Yang Wenjiu, Han Jing, Ma Jinfeng, Feng Yujie, Hou Qingxian, Wang Zhijie, Yu Tengbo
Department of Spine Surgery, The Affiliated Hospital of Qingdao University, Qingdao, Shandong 266071, P.R. China.
Department of Ophthalmology, The Affiliated Hospital of Qingdao University, Qingdao, Shandong 266071, P.R. China.
Exp Ther Med. 2019 Apr;17(4):2561-2566. doi: 10.3892/etm.2019.7216. Epub 2019 Jan 29.
Guilt by association (GBA) algorithm has been widely used to predict gene functions statistically, and a network-based approach may increase the confidence and veracity of identifying molecular signatures for diseases. The aim of the present study was to suggest a gene ontology (GO)-based method by integrating the GBA algorithm and network, to identify key gene functions for spinal muscular atrophy (SMA). The inference of predicting key gene functions was comprised of four steps, preparing gene lists and sets; extracting differentially expressed genes (DEGs) using microarray data [linear models for microarray data (limma)] package; constructing a co-expression matrix on gene lists using the Spearman correlation coefficient method; and predicting gene functions by GBA algorithm. Ultimately, key gene functions were predicted according to the area under the curve (AUC) index for GO terms and the GO terms with AUC >0.7 were determined as the optimal gene functions for SMA. A total of 484 DEGs and 466 background GO terms were regarded as gene lists and sets for the subsequent analyses, respectively. The predicted results obtained from the network-based GBA approach showed 141 gene sets had a good classified performance with AUC >0.5. Most significantly, 3 gene sets with AUC >0.7 were denoted as seed gene functions for SMA, including cell morphogenesis, which is involved in differentiation and ossification. In conclusion, we have predicted 3 key gene functions for SMA compared with control utilizing network-based GBA algorithm. The findings may provide great insights to reveal pathological and molecular mechanism underlying SMA.

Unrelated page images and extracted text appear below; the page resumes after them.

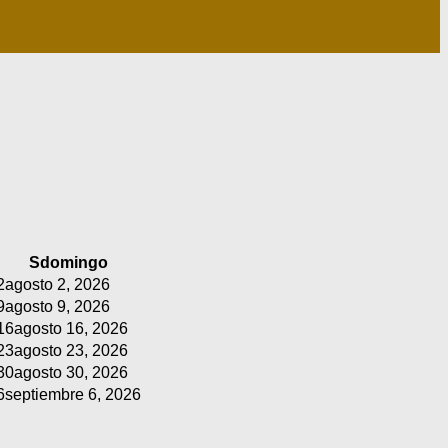
S
domingo
2
agosto 2, 2026
9
agosto 9, 2026
16
agosto 16, 2026
23
agosto 23, 2026
30
agosto 30, 2026
6
septiembre 6, 2026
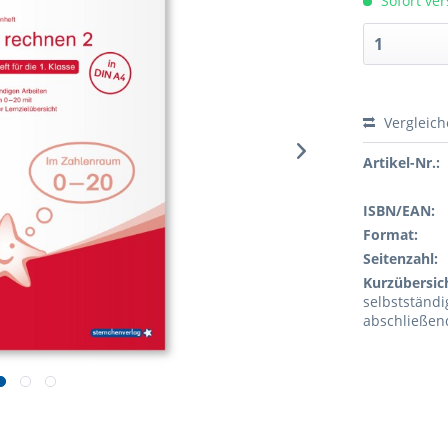
Sofort ver
Vergleic
Artikel-Nr.:
ISBN/EAN:
Format:
Seitenzahl:
Kurzübersic
selbstständ
abschließend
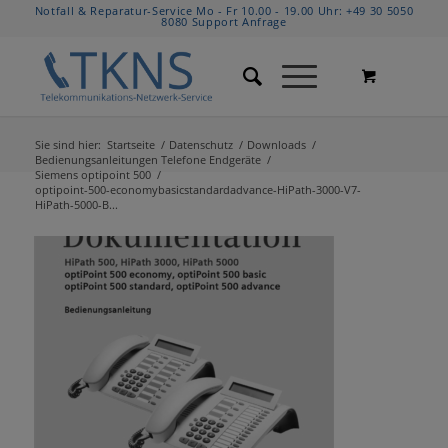
Notfall & Reparatur-Service Mo - Fr 10.00 - 19.00 Uhr:
+49 30 5050
8080
Support Anfrage
Sie sind hier:
Startseite
/
Datenschutz
/
Downloads
/
Bedienungsanleitungen Telefone Endgeräte
/
Siemens optipoint 500
/
optipoint-500-economybasicstandardadvance-HiPath-3000-V7-
HiPath-5000-B...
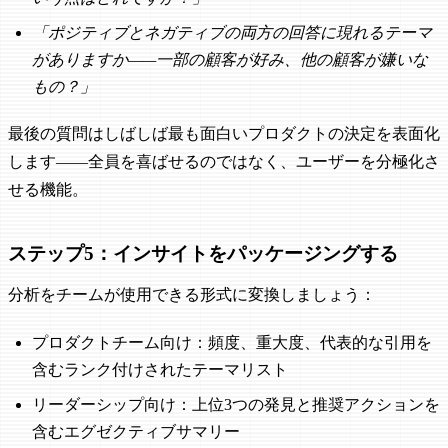
「ポジティブとネガティブの両方の回答に現れるテーマ
がありますか——一部の顧客が好み、他の顧客が嫌いな
もの？」
最後の質問はしばしば最も面白いプロダクトの決定を表面化
します——全員を喜ばせるのではなく、ユーザーを分極化さ
せる機能。
ステップ5：インサイトをパッケージングする
分析をチームが使用できる形式に変換しましょう：
プロダクトチーム向け：頻度、重大度、代表的な引用を
含むランク付けされたテーマリスト
リーダーシップ向け：上位3つの発見と推奨アクションを
含むエグゼクティブサマリー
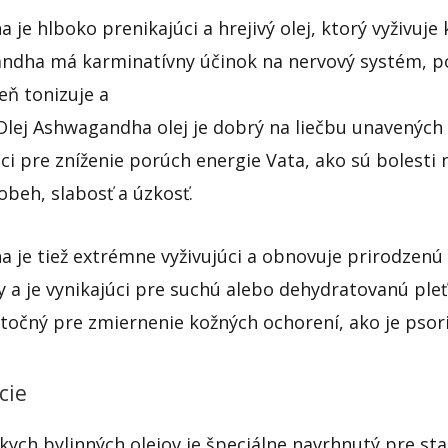
je hlboko prenikajúci a hrejivý olej, ktorý vyživuje k
andha má karminatívny účinok na nervový systém, 
eň tonizuje a
 Olej Ashwagandha olej je dobrý na liečbu unavenýc
úci pre zníženie porúch energie Vata, ako sú bolesti
 obeh, slabosť a úzkosť.
 je tiež extrémne vyživujúci a obnovuje prirodzenú 
 a je vynikajúci pre suchú alebo dehydratovanú pleť
užitočný pre zmiernenie kožných ochorení, ako je psor
cie
ych bylinných olejov je špeciálne navrhnutý pre star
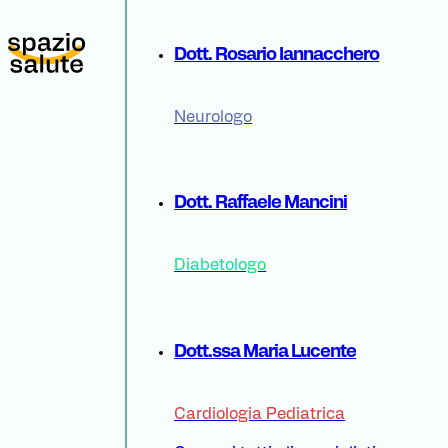
Dott. Rosario Iannacchero
Neurologo
Dott. Raffaele Mancini
Diabetologo
Dott.ssa Maria Lucente
Cardiologia Pediatrica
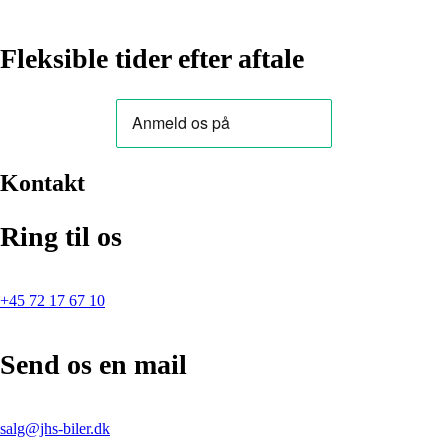
Fleksible tider efter aftale
Kontakt
Ring til os
+45 72 17 67 10
Send os en mail
salg@jhs-biler.dk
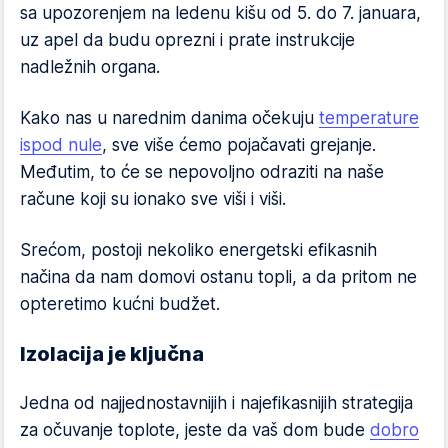
sa upozorenjem na ledenu kišu od 5. do 7. januara,
uz apel da budu oprezni i prate instrukcije
nadležnih organa.
Kako nas u narednim danima očekuju
temperature
ispod nule
, sve više ćemo pojačavati grejanje.
Međutim, to će se nepovoljno odraziti na naše
račune koji su ionako sve viši i viši.
Srećom, postoji nekoliko energetski efikasnih
načina da nam domovi ostanu topli, a da pritom ne
opteretimo kućni budžet.
Izolacija je ključna
Jedna od najjednostavnijih i najefikasnijih strategija
za očuvanje toplote, jeste da vaš dom bude
dobro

关联有罪(GBA)算法已被广泛用于从统计学角度预测基因功能,基于网络的方法可能会提高识别疾病分子特征的可信度和准确性。本研究的目的是提出一种基于基因本体(GO)的方法,通过整合GBA算法和网络,来识别脊髓性肌萎缩症(SMA)的关键基因功能。预测关键基因功能的推理过程包括四个步骤:准备基因列表和集合;使用微阵列数据[微阵列数据的线性模型(limma)]软件包提取差异表达基因(DEG);使用斯皮尔曼相关系数法在基因列表上构建共表达矩阵;以及通过GBA算法预测基因功能。最终,根据GO术语的曲线下面积(AUC)指数预测关键基因功能,AUC>0.7的GO术语被确定为SMA的最佳基因功能。分别将总共484个DEG和466个背景GO术语视为后续分析的基因列表和集合。基于网络的GBA方法获得的预测结果显示,141个基因集具有良好的分类性能,AUC>0.5。最显著的是,3个AUC>0.7的基因集被指定为SMA的种子基因功能,包括参与分化和骨化的细胞形态发生。总之,我们利用基于网络的GBA算法预测了与对照相比SMA的3个关键基因功能。这些发现可能为揭示SMA潜在的病理和分子机制提供重要见解。